(Stored data entries)
• • • •

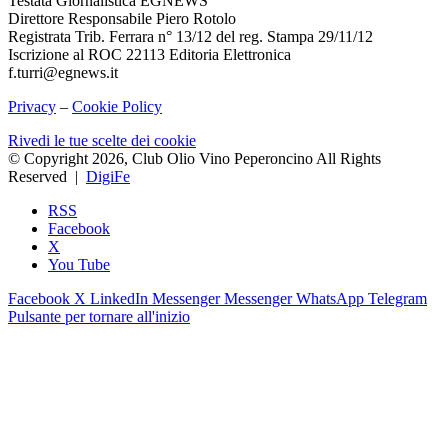
Testata Giornalistica EGNEWS
Direttore Responsabile Piero Rotolo
Registrata Trib. Ferrara n° 13/12 del reg. Stampa 29/11/12
Iscrizione al ROC 22113 Editoria Elettronica
f.turri@egnews.it
Privacy
–
Cookie Policy
Rivedi le tue scelte dei cookie
© Copyright 2026, Club Olio Vino Peperoncino All Rights
Reserved |
DigiFe
RSS
Facebook
X
You Tube
Facebook
X
LinkedIn
Messenger
Messenger
WhatsApp
Telegram
Pulsante per tornare all'inizio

• • • •

Exercise prompt.
The copy you produce must repeat all the entries exactly and contain no pictures.

Solution to this task.
Testata Giornalistica EGNEWS
Direttore Responsabile Piero Rotolo
Registrata Trib. Ferrara n° 13/12 del reg. Stampa 29/11/12
Iscrizione al ROC 22113 Editoria Elettronica
f.turri@egnews.it
Privacy
–
Cookie Policy
Rivedi le tue scelte dei cookie
© Copyright 2026, Club Olio Vino Peperoncino All Rights
Reserved |
DigiFe
RSS
Facebook
X
You Tube
Facebook
X
LinkedIn
Messenger
Messenger
WhatsApp
Telegram
Pulsante per tornare all'inizio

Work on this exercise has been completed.